Sarah Sayward Barrell Keating Wood (October 1, 1759 - January 6, 1855) is considered the first American female writer of gothic fiction. She lived more than nine decades, authored four novels and one collection of tales, and was renowned as Maine's first novelist.

Wood was an author of gothic novels who wrote under the pen name "A Lady of Massachusetts". After Maine became a state in 1820, she changed her pen name to "A Lady of Maine." To her readers, however, she was better known as Madame Wood.

During Wood's extended period of widowhood, she wrote four novels and gained popularity in New England.

==Life==
Wood was born in York, Maine, the first daughter of Sarah Sayward Barrell and the British army officer Nathaniel Barrell, but was heavily influenced by her wealthy grandfather, Judge Jonathan Sayward. She grew up at the Barrell Homestead, a substantial building still standing.

On October 23, 1778 she married Richard Keating, who died of a fever five years later. The couple had two daughters and a son. She married General Abiel Wood on October 28, 1804. He died in 1811, and Wood thereafter moved to Portland, Maine.

== Career ==
Wood's published works include: Julia and the Illuminated Baron (1800); Dorval; or The Speculator (1801); Amelia; or The Influence of Virtue (1802); Ferdinand and Elmira: A Russian Story (1804); and Tales of the Night (1827). A facsimile edition of Tales of the Night was published in 1982 as part of the sesquicentennial observances of Westbrook College. Wood's writing career falls into two distinct phases, both of which occurred during her periods of widowhood. This fact, and the prefaces to her books, suggests she felt a certain ambivalence about female authorship.
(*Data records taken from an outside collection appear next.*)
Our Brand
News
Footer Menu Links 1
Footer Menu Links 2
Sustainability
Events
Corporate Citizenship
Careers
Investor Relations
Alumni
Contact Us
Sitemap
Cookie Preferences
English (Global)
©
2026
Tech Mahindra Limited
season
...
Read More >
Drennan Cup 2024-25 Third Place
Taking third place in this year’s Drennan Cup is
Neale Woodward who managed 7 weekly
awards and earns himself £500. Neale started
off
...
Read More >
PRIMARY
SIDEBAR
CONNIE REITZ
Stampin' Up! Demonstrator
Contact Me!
Her books were published anonymously, and according to the University of New England's Maine Women Writers Collection, "she makes it perfectly clear that her womanly duties were never neglected."
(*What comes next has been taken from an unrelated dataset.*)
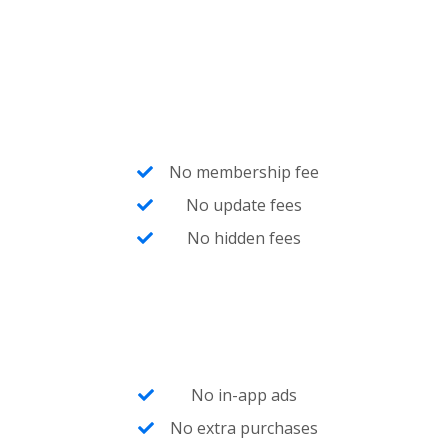
No membership fee
No update fees
No hidden fees
No in-app ads
No extra purchases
The books are now rare items, but there is a complete set in the Maine State Library at Augusta. She also wrote letters, including some "recollections" of her youth and family traditions, as well as a short narrative, probably based on these recollections, that was never published. The manuscript of this work, "War, the Parent of Domestic Calamity: A Tale of the Revolution," is at the Library of the Maine Historical Society in Portland. Other letters are extant in family attics, and a poem is in the Old Gaol Museum in York.

Wood, desiring anonymity, wrote and published under pseudonyms. On the title pages of her first four books, she was identified as either "A Lady" or "A Lady from Massachusetts." Since her last book was published after Maine became a state in 1820, she was identified as "A Lady from Maine" on its title page.

==Bibliography==
- Julia and the Illuminated Baron. (Oracle Press, 1800)
- Dorval; or, the Speculator. (Ledger Press, 1801)
- Amelia; or, the Influence of Virtue, an Old Man's Story. (Oracle Press, 1802)
- Ferdinand and Elmira: A Russian Story. (J.W. Butler, 1804)
- Tales of the Night. (Thomas Todd, 1827)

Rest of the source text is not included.